* [Directions]:
From the line containing "des développeur.euse.s et" down to the line containing "h onbespied moeten", copy out the entries below exactly, both lines included, and nothing else; pictures do not belong in the copy.

* [Data extract]:
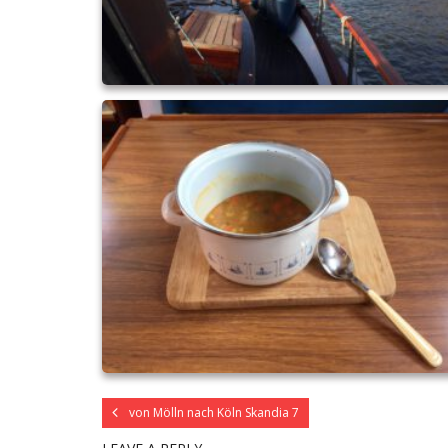
von Mölln nach Köln Skandia 7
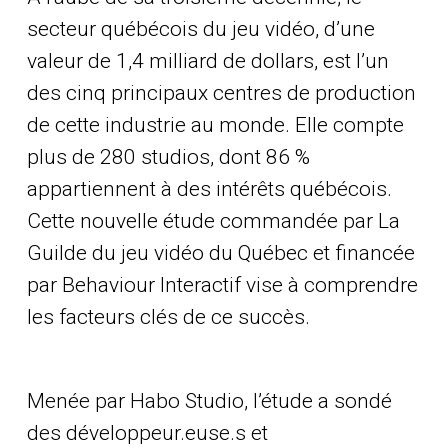
secteur québécois du jeu vidéo, d’une
valeur de 1,4 milliard de dollars, est l’un
des cinq principaux centres de production
de cette industrie au monde. Elle compte
plus de 280 studios, dont 86 %
appartiennent à des intérêts québécois.
Cette nouvelle étude commandée par La
Guilde du jeu vidéo du Québec et financée
par Behaviour Interactif vise à comprendre
les facteurs clés de ce succès.
Menée par Habo Studio, l’étude a sondé
des développeur.euse.s et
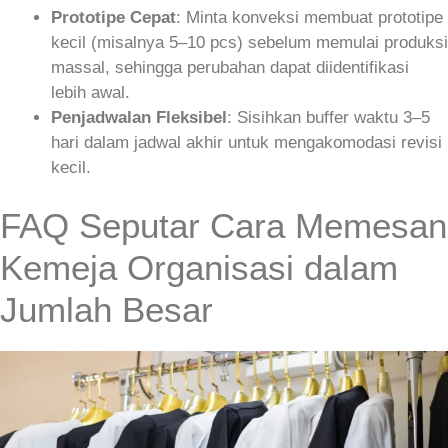
Prototipe Cepat
: Minta konveksi membuat prototipe
kecil (misalnya 5–10 pcs) sebelum memulai produksi
massal, sehingga perubahan dapat diidentifikasi
lebih awal.
Penjadwalan Fleksibel
: Sisihkan buffer waktu 3–5
hari dalam jadwal akhir untuk mengakomodasi revisi
kecil.
FAQ Seputar Cara Memesan
Kemeja Organisasi dalam
Jumlah Besar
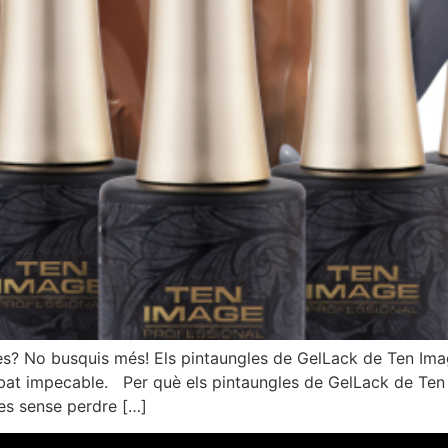
s? No busquis més! Els pintaungles de GelLack de Ten Image
abat impecable. Per què els pintaungles de GelLack de Ten 
es sense perdre […]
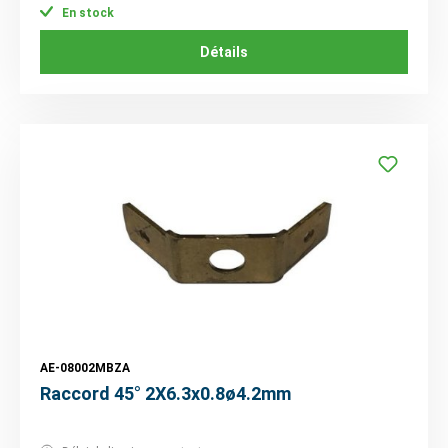
En stock
Détails
AE-08002MBZA
Raccord 45° 2X6.3x0.8ø4.2mm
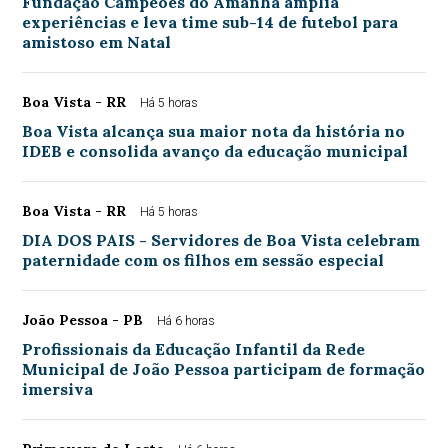
Fundação Campeões do Amanhã amplia
experiências e leva time sub-14 de futebol para
amistoso em Natal
Boa Vista - RR
Há 5 horas
Boa Vista alcança sua maior nota da história no
IDEB e consolida avanço da educação municipal
Boa Vista - RR
Há 5 horas
DIA DOS PAIS - Servidores de Boa Vista celebram
paternidade com os filhos em sessão especial
João Pessoa - PB
Há 6 horas
Profissionais da Educação Infantil da Rede
Municipal de João Pessoa participam de formação
imersiva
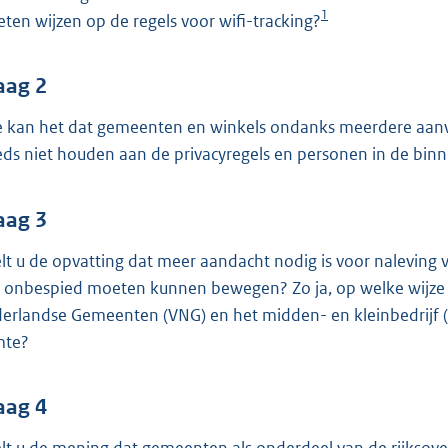
o
1
ten wijzen op de regels voor wifi-tracking?
o
t
t
aag 2
e
 kan het dat gemeenten en winkels ondanks meerdere aanwi
:
eds niet houden aan de privacyregels en personen in de bi
3
7
aag 3
K
b
lt u de opvatting dat meer aandacht nodig is voor naleving
h onbespied moeten kunnen bewegen? Zo ja, op welke wijz
erlandse Gemeenten (VNG) en het midden- en kleinbedrijf (
mte?
aag 4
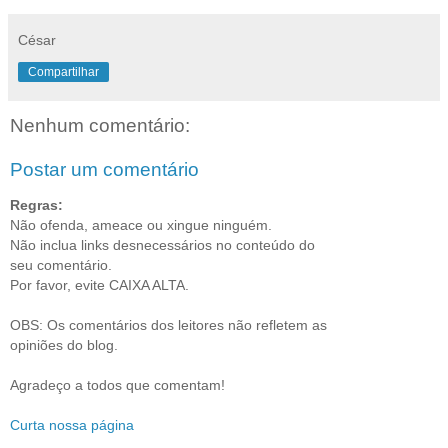
César
Compartilhar
Nenhum comentário:
Postar um comentário
Regras:
Não ofenda, ameace ou xingue ninguém.
Não inclua links desnecessários no conteúdo do
seu comentário.
Por favor, evite CAIXA ALTA.
OBS: Os comentários dos leitores não refletem as
opiniões do blog.
Agradeço a todos que comentam!
Curta nossa página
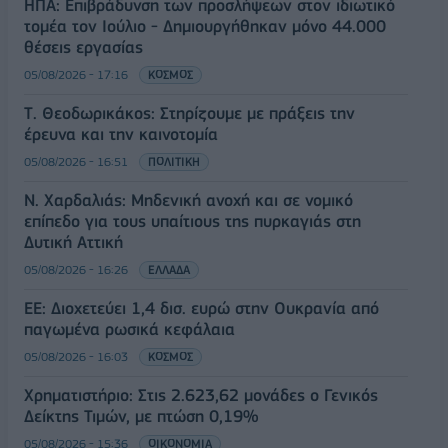
ΗΠΑ: Επιβράδυνση των προσλήψεων στον ιδιωτικό
τομέα τον Ιούλιο - Δημιουργήθηκαν μόνο 44.000
θέσεις εργασίας
05/08/2026 - 17:16
ΚΟΣΜΟΣ
Τ. Θεοδωρικάκος: Στηρίζουμε με πράξεις την
έρευνα και την καινοτομία
05/08/2026 - 16:51
ΠΟΛΙΤΙΚΗ
Ν. Χαρδαλιάς: Μηδενική ανοχή και σε νομικό
επίπεδο για τους υπαίτιους της πυρκαγιάς στη
Δυτική Αττική
05/08/2026 - 16:26
ΕΛΛΑΔΑ
ΕΕ: Διοχετεύει 1,4 δισ. ευρώ στην Ουκρανία από
παγωμένα ρωσικά κεφάλαια
05/08/2026 - 16:03
ΚΟΣΜΟΣ
Χρηματιστήριο: Στις 2.623,62 μονάδες ο Γενικός
Δείκτης Τιμών, με πτώση 0,19%
05/08/2026 - 15:36
ΟΙΚΟΝΟΜΙΑ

* [Answer below]:
des développeur.euse.s et
Prototipe Cepat
: Minta konveksi membuat prototipe
kecil (misalnya 5–10 pcs) sebelum memulai produksi
massal, sehingga perubahan dapat diidentifikasi
lebih awal.
Penjadwalan Fleksibel
: Sisihkan buffer waktu 3–5
hari dalam jadwal akhir untuk mengakomodasi revisi
kecil.
FAQ Seputar Cara Memesan
Kemeja Organisasi dalam
Jumlah Besar
s? No busquis més! Els pintaungles de GelLack de Ten Image
abat impecable. Per què els pintaungles de GelLack de Ten 
es sense perdre […]
En stock
Détails
AE-08002MBZA
Raccord 45° 2X6.3x0.8ø4.2mm
Fundação Campeões do Amanhã amplia
experiências e leva time sub-14 de futebol para
amistoso em Natal
Boa Vista - RR
Há 5 horas
Boa Vista alcança sua maior nota da história no
IDEB e consolida avanço da educação municipal
Boa Vista - RR
Há 5 horas
DIA DOS PAIS - Servidores de Boa Vista celebram
paternidade com os filhos em sessão especial
João Pessoa - PB
Há 6 horas
Profissionais da Educação Infantil da Rede
Municipal de João Pessoa participam de formação
imersiva
o
1
ten wijzen op de regels voor wifi-tracking?
o
t
t
aag 2
e
 kan het dat gemeenten en winkels ondanks meerdere aanwi
:
eds niet houden aan de privacyregels en personen in de bi
3
7
aag 3
K
b
lt u de opvatting dat meer aandacht nodig is voor naleving
h onbespied moeten kunnen bewegen? Zo ja, op welke wijz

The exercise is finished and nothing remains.